▸ Material provided
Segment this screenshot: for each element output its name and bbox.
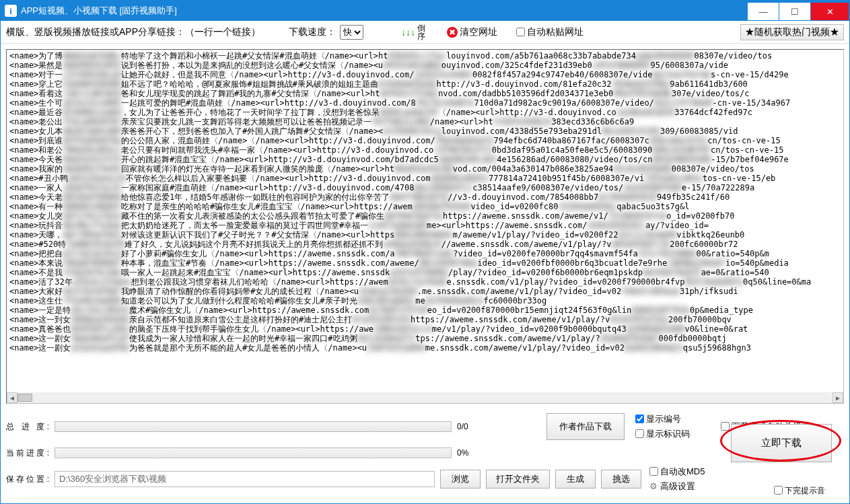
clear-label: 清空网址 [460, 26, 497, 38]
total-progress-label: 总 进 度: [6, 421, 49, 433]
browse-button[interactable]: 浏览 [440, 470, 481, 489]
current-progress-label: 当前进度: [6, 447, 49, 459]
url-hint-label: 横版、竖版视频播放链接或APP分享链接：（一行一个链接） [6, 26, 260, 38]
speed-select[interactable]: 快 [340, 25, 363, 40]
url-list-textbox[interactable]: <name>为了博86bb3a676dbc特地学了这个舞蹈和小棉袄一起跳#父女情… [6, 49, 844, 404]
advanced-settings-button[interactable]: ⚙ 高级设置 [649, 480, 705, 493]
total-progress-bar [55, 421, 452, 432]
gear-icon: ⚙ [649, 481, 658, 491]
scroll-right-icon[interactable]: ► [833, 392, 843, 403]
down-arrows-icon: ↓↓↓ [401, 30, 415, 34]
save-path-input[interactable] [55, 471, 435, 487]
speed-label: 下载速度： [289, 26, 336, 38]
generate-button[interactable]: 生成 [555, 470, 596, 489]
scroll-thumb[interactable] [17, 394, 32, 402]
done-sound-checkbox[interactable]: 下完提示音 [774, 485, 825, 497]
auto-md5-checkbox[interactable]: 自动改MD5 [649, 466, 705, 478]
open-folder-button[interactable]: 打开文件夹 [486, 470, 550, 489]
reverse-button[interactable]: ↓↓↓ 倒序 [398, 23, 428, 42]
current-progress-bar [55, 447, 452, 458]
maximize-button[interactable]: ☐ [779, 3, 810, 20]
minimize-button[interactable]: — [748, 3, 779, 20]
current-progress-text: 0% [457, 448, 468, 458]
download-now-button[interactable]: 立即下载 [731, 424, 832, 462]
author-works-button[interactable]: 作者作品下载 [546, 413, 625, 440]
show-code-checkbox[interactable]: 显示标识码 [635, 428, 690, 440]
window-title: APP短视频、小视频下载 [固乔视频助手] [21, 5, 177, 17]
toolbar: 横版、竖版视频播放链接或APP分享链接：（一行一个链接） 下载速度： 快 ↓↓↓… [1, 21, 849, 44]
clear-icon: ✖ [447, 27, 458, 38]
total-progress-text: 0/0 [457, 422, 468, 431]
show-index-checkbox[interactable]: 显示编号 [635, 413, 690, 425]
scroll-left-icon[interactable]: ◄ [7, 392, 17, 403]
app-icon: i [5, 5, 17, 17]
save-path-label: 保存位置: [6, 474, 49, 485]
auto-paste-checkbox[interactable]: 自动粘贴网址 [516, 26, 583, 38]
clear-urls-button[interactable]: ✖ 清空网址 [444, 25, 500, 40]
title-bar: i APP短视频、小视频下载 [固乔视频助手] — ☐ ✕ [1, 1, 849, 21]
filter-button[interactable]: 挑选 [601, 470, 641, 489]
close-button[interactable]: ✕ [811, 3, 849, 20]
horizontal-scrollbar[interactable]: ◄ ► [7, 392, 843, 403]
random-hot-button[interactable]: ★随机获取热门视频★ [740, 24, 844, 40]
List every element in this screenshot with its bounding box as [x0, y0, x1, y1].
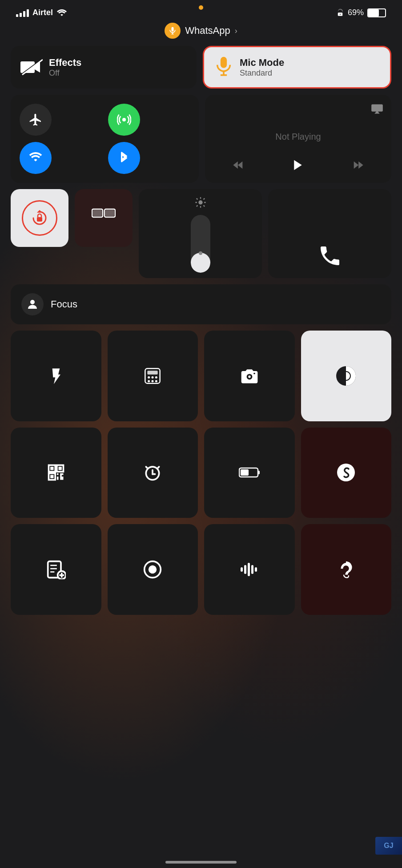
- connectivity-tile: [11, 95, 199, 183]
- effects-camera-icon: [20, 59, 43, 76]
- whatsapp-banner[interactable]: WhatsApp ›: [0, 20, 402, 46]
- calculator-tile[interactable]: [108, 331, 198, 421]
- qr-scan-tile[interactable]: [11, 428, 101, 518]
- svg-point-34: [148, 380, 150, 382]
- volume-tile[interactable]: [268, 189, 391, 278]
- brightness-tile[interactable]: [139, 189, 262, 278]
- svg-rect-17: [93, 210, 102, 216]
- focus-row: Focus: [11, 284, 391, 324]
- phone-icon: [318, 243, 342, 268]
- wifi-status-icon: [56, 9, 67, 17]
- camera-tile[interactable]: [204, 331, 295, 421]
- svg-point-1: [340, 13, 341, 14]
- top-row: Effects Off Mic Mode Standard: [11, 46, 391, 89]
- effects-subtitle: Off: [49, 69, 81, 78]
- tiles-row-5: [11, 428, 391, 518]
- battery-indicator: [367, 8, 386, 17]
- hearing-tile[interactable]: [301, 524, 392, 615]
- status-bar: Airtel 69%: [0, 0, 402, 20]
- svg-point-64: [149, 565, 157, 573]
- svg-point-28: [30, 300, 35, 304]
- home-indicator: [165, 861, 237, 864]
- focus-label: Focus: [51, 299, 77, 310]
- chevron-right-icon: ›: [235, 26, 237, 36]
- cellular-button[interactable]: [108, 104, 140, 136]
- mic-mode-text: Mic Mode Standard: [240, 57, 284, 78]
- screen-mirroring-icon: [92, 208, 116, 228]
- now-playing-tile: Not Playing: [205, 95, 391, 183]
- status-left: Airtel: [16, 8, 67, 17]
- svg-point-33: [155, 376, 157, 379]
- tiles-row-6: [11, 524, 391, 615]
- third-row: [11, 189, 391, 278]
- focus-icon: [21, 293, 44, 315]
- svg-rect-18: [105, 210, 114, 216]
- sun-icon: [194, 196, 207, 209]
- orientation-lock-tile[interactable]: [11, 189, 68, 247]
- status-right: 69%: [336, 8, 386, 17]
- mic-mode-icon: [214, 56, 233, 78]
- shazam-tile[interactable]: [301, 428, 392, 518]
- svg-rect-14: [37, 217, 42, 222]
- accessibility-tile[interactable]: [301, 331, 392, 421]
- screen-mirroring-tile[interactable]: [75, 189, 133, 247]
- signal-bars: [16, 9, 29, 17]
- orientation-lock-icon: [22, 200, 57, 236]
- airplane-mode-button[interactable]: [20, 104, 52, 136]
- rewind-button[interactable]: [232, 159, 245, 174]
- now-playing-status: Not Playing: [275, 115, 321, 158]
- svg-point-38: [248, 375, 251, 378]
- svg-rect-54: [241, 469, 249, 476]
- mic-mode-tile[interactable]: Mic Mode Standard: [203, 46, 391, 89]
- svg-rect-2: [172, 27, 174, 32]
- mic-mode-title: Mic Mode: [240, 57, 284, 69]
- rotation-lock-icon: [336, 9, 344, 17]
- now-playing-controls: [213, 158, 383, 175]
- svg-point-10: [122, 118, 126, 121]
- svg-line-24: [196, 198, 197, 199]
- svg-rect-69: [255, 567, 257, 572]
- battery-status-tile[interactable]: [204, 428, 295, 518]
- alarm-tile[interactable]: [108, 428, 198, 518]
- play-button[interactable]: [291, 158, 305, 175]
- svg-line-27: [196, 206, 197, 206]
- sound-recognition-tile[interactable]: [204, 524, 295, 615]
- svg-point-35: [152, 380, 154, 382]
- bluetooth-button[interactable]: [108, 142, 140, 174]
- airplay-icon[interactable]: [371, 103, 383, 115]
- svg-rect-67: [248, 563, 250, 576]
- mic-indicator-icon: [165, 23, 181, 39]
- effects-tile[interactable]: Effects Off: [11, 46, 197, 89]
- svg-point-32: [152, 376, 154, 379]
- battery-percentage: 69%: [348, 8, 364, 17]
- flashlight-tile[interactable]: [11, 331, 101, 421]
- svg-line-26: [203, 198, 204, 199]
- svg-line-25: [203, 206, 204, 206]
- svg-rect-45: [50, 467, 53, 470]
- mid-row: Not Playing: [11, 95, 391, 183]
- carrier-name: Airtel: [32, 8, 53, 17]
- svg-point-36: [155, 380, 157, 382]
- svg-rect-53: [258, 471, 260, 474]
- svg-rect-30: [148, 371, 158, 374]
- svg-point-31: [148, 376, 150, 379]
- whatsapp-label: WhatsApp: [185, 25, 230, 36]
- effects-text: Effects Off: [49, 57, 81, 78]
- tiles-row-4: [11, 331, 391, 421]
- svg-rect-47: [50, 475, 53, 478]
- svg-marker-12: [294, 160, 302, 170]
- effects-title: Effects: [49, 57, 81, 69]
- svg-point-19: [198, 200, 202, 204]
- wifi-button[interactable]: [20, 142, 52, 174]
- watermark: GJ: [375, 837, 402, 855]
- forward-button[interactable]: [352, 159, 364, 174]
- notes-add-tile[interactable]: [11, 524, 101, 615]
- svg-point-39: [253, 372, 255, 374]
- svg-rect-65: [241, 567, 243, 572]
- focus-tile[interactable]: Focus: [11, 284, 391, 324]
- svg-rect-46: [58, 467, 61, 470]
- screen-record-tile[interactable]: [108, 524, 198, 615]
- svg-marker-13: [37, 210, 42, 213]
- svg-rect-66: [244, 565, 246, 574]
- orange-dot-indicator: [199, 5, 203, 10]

▸ Required action
Determine how many lines of the listing above hold the word "left". Report that number without anything else.

▸ Your solution
2